South Africa unveils cooperation plans
South Africa intends to sign agreements with French and Chinese reactor vendors, following on from its recent intergovernmental nuclear partnership agreement with Russia. Meanwhile President Jacob Zuma has publicly refuted media allegations over his involvement with the Russian agreement.
A statement issued by the country's Department of Energy underlines South Africa's commitment to add an additional 9.6 GWe of nuclear energy and reaffirms the government's commitment to undertake the nuclear new build program "in a fair, competitive and cost effective manner". The ministry also reiterated its intention to sign further intergovernmental agreements with various reactor vendors.
Xolisa Mabhongo of the Nuclear Energy Corporation of South Africa (Necsa) told World Nuclear News that those agreements will be with France and China. The agreement with France is expected to be signed during October, he said, while the likely timeframe for the signature of an agreement with China has not yet been confirmed.

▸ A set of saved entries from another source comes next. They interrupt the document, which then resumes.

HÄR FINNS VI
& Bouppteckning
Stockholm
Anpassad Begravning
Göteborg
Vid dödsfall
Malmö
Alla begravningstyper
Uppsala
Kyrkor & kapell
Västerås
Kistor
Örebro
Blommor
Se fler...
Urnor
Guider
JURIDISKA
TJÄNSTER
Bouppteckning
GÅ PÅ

The statements follow the signing in September of an intergovernmental agreement between South Africa and Russia's Rosatom based on the construction of Russian VVER reactors in South Africa. That agreement, signed by energy minister Tina Joemat-Pettersson and Rosatom director general Sergey Kirienko on the sidelines of the IAEA General Conference in Vienna, prompted some consternation in South African circles, with opposition party the Democratic Alliance voicing "serious concerns" about the agreement and calling for its urgent review by a parliamentary committee.

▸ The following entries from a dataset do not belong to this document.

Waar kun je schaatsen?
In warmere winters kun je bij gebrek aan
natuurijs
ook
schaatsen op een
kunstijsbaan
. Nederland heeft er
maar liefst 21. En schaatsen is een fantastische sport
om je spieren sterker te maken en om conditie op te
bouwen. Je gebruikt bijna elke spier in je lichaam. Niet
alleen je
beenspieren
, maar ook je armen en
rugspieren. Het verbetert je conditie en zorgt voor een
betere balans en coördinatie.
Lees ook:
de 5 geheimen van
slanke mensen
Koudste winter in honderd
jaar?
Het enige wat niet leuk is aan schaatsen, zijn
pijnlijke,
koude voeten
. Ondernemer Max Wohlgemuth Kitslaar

Today, South African President Jacob Zuma released a statement regarding media allegations of presidential impropriety. "Media reports that President Jacob Zuma has negotiated or will negotiate and conclude nuclear power agreements alone are incorrect. The President works with the cabinet on the matter," it said. "There is nothing untoward with regards to the country’s nuclear energy program."

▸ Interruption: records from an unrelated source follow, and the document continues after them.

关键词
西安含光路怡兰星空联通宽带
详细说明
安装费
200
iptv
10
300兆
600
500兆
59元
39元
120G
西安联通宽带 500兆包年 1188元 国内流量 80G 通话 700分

In its statement, the Department of Energy said that such intergovernmental agreements set out "potential frameworks of cooperation" and mark the preparatory stage for the procurement process. While promising that "no information of relevance to the public will be withheld from the South African population," the ministry notes that as the agreements may contain proprietary information it would not be "prudent" to provide details of their contents before agreements had been signed with all the vendor countries.
"South Africa remains committed to the use of nuclear power because it is safe, environmentally friendly, and sustainable in the long run. Government stresses that our new nuclear build program is also about revitalising the local nuclear industry so that we can actively participate in the global supply chain as an exporter of nuclear services and components," the ministerial statement concluded.